Athletes to go after big money

March 12, 1995|By Bill Glauber | Bill Glauber,London Bureau of The Sun

BIRMINGHAM, England -- At next year's World Figure Skating Championships, competitors won't just be performing for medals they'll be jumping for cash.

Skating's ruling body bowed to the big-money influence washing over the sport yesterday by announcing a string of changes, including awarding prize money, creating a Grand Prix circuit, and expanding the schedule of open competitions matching today's stars against past Olympians.

The moves come after a season of made-for-television events like "Skating Wars," and Fox's "Rock 'N Roll On Ice" received huge ratings in America. The glittery shows remained beyond the control of the International Skating Union.

The new schedule enables the ISU to keep a grip on the sport, while enticing younger skaters to cash in on the road to the 1998 Winter Olympics. With an April deadline fast approaching, young stars such as Ukraine's Oksana Baiul -- the 1994 Olympic champion who spent this season earning money and not medals -- must decide whether to reclaim their eligibility for World and Olympic events.

"The federation can now tell the skater that there is a reason to remain eligible [for World and Olympic competitions]," said Ottavio Cinquanta, president of the International Skating Union.

The number of open competitions pairing skaters who retain their eligibility for World and Olympic events against those who have given up their eligibility has been increased from two to eight for next season. The move paves the way for a current world champions such as Elvis Stojko to skate against Olympic champions Brian Boitano and Scott Hamilton in a string of showdowns sure to be packaged for television.

A Grand Prix circuit with a $2.5 million prize pot open to skaters who retain their eligibility will be carved from existing international competitions in the United States, Canada, France, Germany and Japan.
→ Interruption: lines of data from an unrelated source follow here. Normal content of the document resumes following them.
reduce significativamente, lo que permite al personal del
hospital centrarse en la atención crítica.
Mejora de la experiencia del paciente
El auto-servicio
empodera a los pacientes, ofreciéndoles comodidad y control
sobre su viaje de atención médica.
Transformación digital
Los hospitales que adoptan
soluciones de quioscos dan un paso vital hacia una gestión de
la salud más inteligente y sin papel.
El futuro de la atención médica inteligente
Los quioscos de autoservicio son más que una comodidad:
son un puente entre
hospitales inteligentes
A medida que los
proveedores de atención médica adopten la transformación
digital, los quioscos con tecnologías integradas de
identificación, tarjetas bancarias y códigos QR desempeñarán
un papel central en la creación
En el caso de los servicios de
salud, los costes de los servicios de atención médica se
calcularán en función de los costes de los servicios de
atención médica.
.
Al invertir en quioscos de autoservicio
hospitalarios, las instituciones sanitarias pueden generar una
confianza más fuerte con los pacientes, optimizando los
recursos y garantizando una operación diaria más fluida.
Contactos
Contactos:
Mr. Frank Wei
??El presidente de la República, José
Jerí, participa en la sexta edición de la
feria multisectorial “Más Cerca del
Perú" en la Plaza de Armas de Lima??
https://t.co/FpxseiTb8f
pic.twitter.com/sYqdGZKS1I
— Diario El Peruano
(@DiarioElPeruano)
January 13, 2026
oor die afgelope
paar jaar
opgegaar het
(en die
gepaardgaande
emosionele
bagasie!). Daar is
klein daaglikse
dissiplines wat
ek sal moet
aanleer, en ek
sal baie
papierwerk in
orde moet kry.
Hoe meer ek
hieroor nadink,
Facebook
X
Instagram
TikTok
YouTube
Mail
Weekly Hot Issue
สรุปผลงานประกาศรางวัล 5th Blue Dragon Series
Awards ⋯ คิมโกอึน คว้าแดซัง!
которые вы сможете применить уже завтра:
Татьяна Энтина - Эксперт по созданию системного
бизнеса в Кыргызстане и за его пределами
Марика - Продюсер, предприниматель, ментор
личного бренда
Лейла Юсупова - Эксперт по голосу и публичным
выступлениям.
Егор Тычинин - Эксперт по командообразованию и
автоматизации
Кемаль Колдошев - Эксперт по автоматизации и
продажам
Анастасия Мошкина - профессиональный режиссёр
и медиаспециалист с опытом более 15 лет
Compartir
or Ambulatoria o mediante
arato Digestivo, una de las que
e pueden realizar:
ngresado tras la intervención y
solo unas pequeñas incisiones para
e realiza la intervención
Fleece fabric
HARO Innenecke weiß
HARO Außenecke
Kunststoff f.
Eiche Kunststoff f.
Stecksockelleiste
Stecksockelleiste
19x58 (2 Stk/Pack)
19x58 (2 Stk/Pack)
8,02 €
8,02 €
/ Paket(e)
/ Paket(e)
What had been a nice little preseason get-together like Skate America, where winners received $10,000, will be turned into a high-stakes, skate-for-bucks program in which men's and women's skaters will receive $50,000 for first, $25,000 for second and $15,000 for third. Individual events will have to come up with the jackpot for the pairs and dance performers.

The best skaters will then compete in a new event, the Grand Prix Final, which will award $100,000 each to the men's and women's winners. Prize money for pairs and dance is to be determined.

The ISU will also award prize money for all the championships it oversees, including short and long track speed skating.

But just how much those prizes will be worth to figure skaters remains undetermined.

Said Cinquanta: "It can't be peanuts."